- **PROVIDED DATA**:
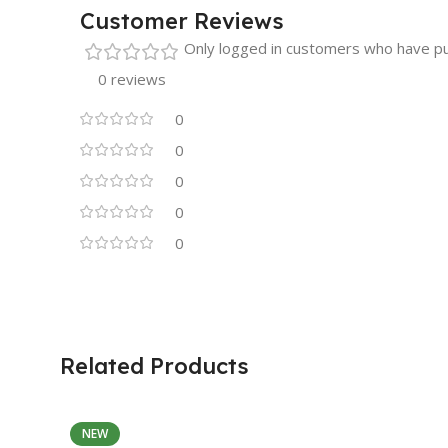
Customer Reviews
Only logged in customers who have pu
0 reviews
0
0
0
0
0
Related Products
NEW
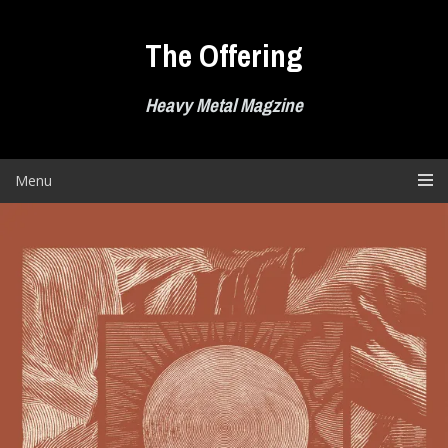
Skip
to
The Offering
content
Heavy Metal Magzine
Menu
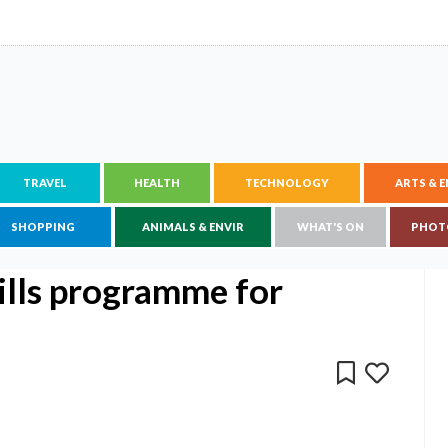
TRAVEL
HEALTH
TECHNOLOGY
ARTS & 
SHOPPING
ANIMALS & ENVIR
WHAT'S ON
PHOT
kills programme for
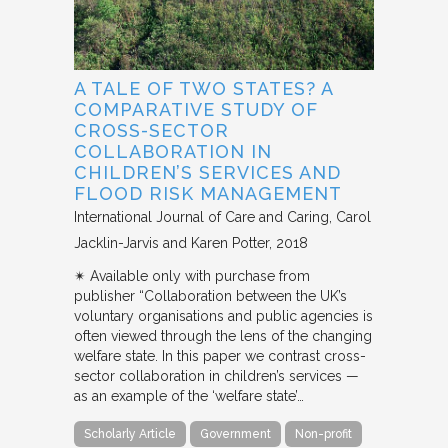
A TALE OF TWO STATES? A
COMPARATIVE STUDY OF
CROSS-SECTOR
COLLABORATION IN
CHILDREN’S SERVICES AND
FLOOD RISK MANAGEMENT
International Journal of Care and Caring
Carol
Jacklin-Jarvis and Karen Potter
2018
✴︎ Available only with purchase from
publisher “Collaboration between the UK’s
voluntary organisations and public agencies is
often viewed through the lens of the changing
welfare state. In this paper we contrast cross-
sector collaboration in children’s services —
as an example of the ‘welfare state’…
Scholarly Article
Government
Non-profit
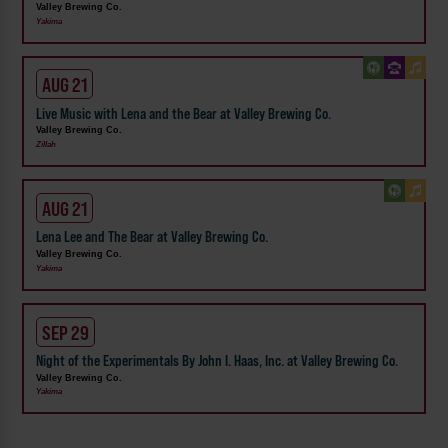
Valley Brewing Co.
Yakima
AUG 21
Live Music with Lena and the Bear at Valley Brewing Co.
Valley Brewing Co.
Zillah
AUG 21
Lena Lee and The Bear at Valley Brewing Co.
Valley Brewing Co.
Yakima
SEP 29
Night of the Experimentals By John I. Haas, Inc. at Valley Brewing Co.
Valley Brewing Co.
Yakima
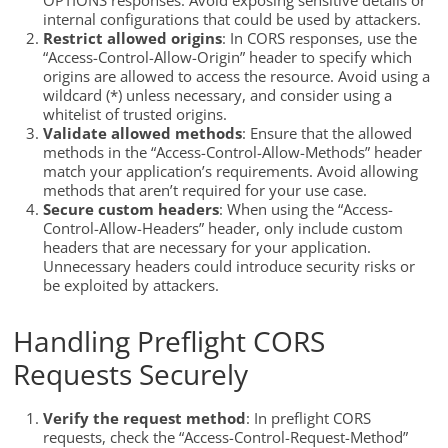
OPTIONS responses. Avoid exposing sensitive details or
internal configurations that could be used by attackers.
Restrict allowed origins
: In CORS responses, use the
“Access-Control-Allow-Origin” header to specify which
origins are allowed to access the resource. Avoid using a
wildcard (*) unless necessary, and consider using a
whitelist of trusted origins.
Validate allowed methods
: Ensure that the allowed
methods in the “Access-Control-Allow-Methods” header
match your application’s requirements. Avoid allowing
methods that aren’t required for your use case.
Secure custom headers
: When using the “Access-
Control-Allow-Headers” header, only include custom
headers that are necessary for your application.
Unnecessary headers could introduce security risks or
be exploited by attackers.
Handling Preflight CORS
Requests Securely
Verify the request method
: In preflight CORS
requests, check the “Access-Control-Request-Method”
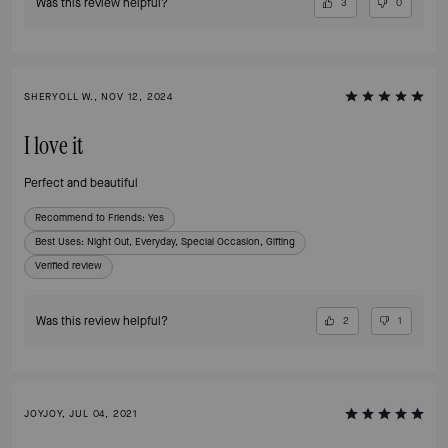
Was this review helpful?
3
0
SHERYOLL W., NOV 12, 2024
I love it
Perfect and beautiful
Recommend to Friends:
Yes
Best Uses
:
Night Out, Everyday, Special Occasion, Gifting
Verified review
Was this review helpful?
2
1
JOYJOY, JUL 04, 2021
==
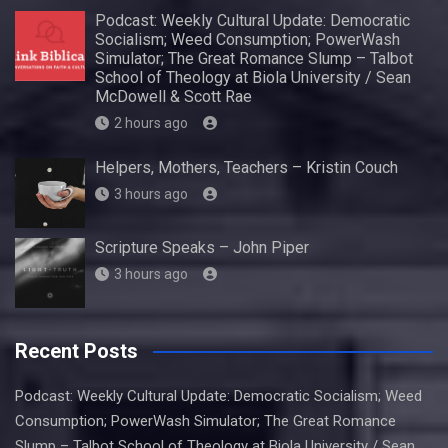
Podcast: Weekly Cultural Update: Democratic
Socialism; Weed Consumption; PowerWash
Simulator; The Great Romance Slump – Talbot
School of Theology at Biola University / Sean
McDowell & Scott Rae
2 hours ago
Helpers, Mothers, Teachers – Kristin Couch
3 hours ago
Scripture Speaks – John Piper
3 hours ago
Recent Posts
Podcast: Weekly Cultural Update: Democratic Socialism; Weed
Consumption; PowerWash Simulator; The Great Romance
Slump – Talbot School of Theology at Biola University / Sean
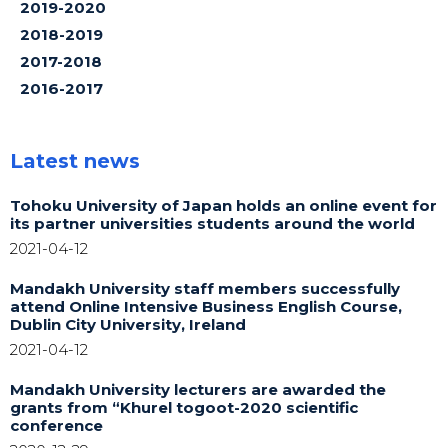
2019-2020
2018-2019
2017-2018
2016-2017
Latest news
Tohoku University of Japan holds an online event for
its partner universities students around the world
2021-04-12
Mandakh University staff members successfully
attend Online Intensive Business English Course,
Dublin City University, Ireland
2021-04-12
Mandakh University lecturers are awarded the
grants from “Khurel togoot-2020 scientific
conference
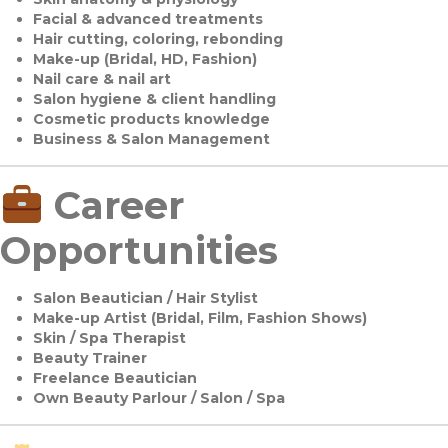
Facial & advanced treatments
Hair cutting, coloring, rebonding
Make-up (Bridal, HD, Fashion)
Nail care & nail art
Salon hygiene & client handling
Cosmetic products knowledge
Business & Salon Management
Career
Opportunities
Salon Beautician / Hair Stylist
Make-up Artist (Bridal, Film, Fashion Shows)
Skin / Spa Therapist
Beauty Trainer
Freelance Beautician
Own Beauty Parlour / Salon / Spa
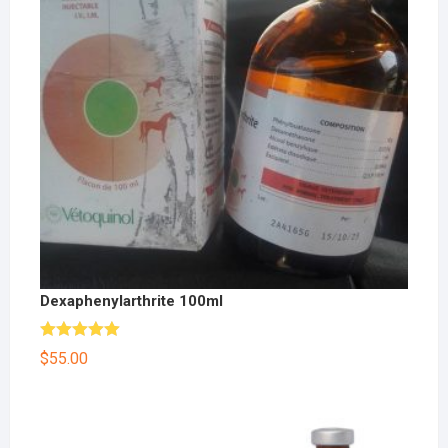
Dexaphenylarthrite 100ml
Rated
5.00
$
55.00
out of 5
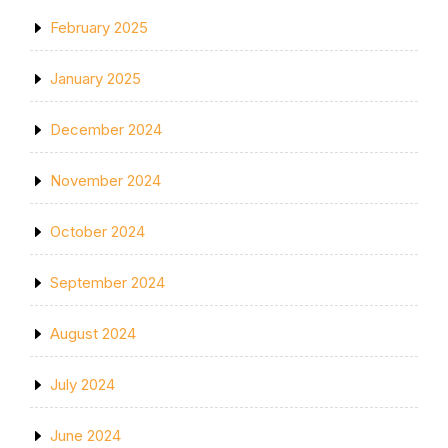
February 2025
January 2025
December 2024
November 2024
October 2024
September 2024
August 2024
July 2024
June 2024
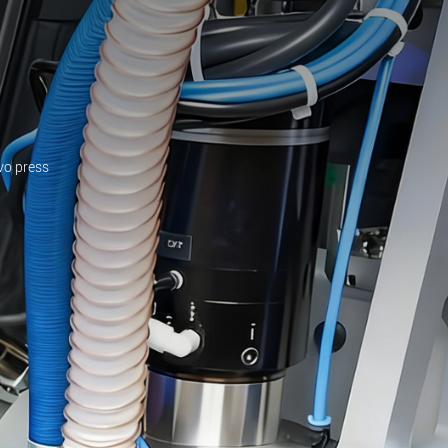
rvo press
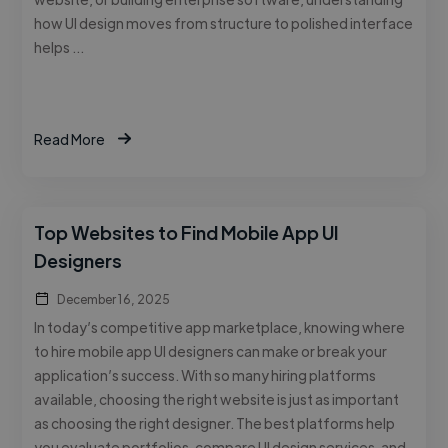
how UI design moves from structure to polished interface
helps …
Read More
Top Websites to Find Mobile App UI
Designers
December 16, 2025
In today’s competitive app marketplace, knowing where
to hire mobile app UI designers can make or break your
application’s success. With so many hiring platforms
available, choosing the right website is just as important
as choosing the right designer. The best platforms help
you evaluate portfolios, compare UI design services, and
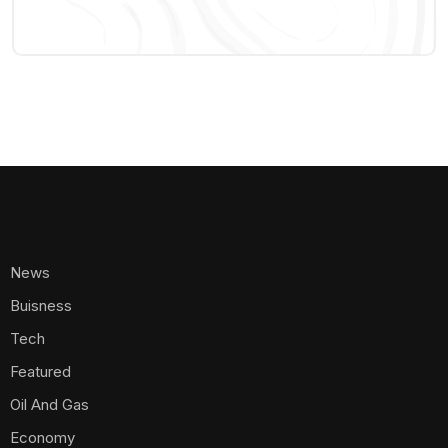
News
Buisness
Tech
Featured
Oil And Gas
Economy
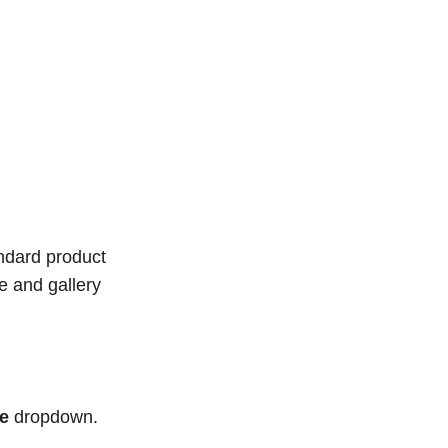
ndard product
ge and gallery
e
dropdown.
==
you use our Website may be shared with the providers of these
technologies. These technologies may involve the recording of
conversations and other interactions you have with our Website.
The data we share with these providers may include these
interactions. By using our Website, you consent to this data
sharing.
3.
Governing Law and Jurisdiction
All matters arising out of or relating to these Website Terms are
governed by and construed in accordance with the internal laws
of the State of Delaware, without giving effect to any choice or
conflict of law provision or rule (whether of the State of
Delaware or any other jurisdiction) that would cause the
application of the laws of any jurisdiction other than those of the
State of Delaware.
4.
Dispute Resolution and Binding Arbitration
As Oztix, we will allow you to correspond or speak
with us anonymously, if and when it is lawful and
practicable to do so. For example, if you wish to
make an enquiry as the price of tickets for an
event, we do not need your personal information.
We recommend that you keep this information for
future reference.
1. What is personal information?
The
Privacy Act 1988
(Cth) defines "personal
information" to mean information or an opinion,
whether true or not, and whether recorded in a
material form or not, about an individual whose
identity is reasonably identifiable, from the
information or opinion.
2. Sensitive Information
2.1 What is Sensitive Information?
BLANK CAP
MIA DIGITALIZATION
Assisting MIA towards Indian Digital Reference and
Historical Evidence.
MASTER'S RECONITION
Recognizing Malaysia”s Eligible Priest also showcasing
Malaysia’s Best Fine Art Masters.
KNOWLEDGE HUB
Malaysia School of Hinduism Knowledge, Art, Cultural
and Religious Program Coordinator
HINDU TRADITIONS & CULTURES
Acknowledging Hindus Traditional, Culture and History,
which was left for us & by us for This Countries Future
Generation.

- **TASK BRIEF**:
Exact duplication is required for the lines above, from the line that contains "MASTER'S RECONITION" to the line that contains "Generation.", inclusive; omit all others.

- **RESULT**:
MASTER'S RECONITION
Recognizing Malaysia”s Eligible Priest also showcasing
Malaysia’s Best Fine Art Masters.
KNOWLEDGE HUB
Malaysia School of Hinduism Knowledge, Art, Cultural
and Religious Program Coordinator
HINDU TRADITIONS & CULTURES
Acknowledging Hindus Traditional, Culture and History,
which was left for us & by us for This Countries Future
Generation.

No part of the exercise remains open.